Primary project title: GEMELOTEC: DEVELOPMENT OF ADVANCED TECHNOLOGIES FOR THE TWINNING OF NAVAL SYSTEMS AND SHIPS

Digital Twin for Vibration Monitoring

The Digital Twin for Vibration Monitoring project develops and implements an advanced predictive maintenance system for the continuous monitoring of rotating machinery on ships, adapting monitoring technologies to the demanding naval environment. The main objective is to demonstrate that condition-based maintenance can be reliably applied in scenarios characterized by constant structural vibrations, electromagnetic interference, confined metal spaces, and limited or intermittent connectivity.

The solution integrates triaxial wireless sensors, low-power, long-range communications, and a specialized analytics platform, creating a complete ecosystem for capturing, transmitting, and analyzing vibration data. The system is designed with a non-intrusive approach, allowing for the installation of sensors without cabling or structural modifications, reducing implementation costs and minimizing the impact on ship operations.

One of the main challenges addressed is the accurate differentiation between exogenous vibrations, resulting from ship movement, sea state, or structural resonances, and the vibrations inherent to each piece of equipment. To achieve this, the digital twin incorporates advanced filtering and spectral analysis algorithms that isolate the actual vibration signature of the machinery and ensure reliable diagnoses even under varying operating conditions.

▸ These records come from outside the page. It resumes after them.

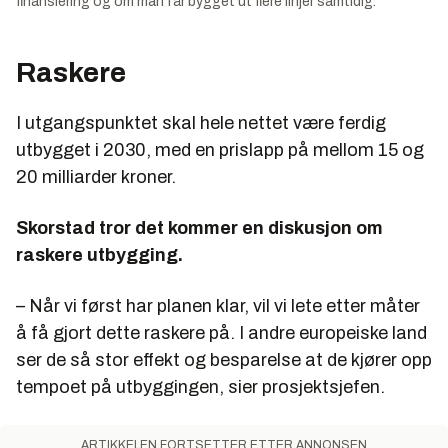
finansiering og om man får bygget ut flere linjer samtidig.
Raskere
I utgangspunktet skal hele nettet være ferdig
utbygget i 2030, med en prislapp på mellom 15 og
20 milliarder kroner.
Skorstad tror det kommer en diskusjon om
raskere utbygging.
– Når vi først har planen klar, vil vi lete etter måter
å få gjort dette raskere på. I andre europeiske land
ser de så stor effekt og besparelse at de kjører opp
tempoet på utbyggingen, sier prosjektsjefen.
ARTIKKELEN FORTSETTER ETTER ANNONSEN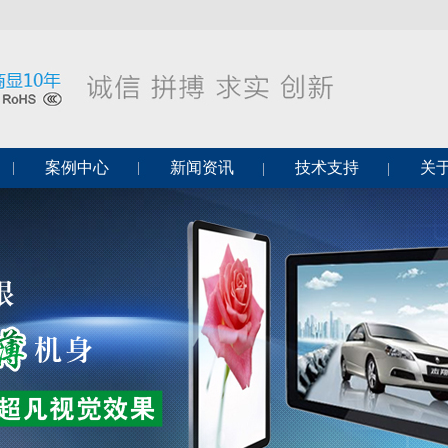
案例中心
新闻资讯
技术支持
关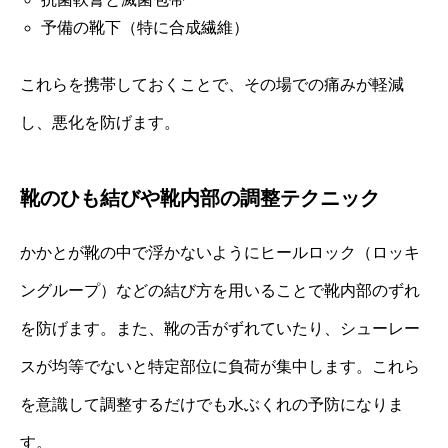
予備の靴下（特に合成繊維）
これらを携帯しておくことで、その場での痛みが軽減
し、悪化を防げます。
靴のひも結びや靴内部の調整テクニック
かかとが靴の中で浮かないようにヒールロック（ロッキ
ングループ）などの結び方を用いることで靴内部のずれ
を防げます。また、靴の舌がずれていたり、シューレー
スが均等でないと特定部位に負荷が集中します。これら
を意識して調整するだけでも水ぶくれの予防になりま
す。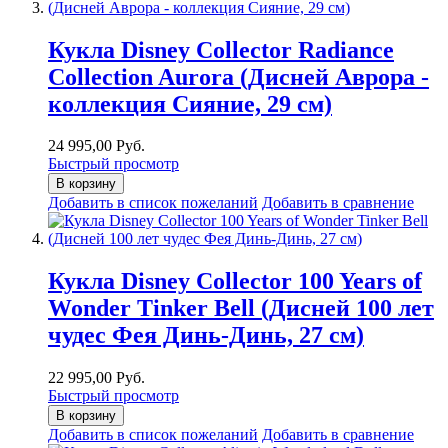
Кукла Disney Collector Radiance
Collection Aurora (Дисней Аврора -
коллекция Сияние, 29 см)
24 995,00 Руб.
Быстрый просмотр
В корзину
Добавить в список пожеланий
Добавить в сравнение
Кукла Disney Collector 100 Years of
Wonder Tinker Bell (Дисней 100 лет
чудес Фея Динь-Динь, 27 см)
22 995,00 Руб.
Быстрый просмотр
В корзину
Добавить в список пожеланий
Добавить в сравнение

The system transforms the collected data into actionable information, generating status indicators, severity rankings, and intervention prioritization lists, thus facilitating decision-making by maintenance teams. Overall, the project demonstrates the technical and operational feasibility of wireless vibration monitoring in naval environments and lays the groundwork for its integration into broader ship digital twin architectures and advanced predictive maintenance models in the naval sector.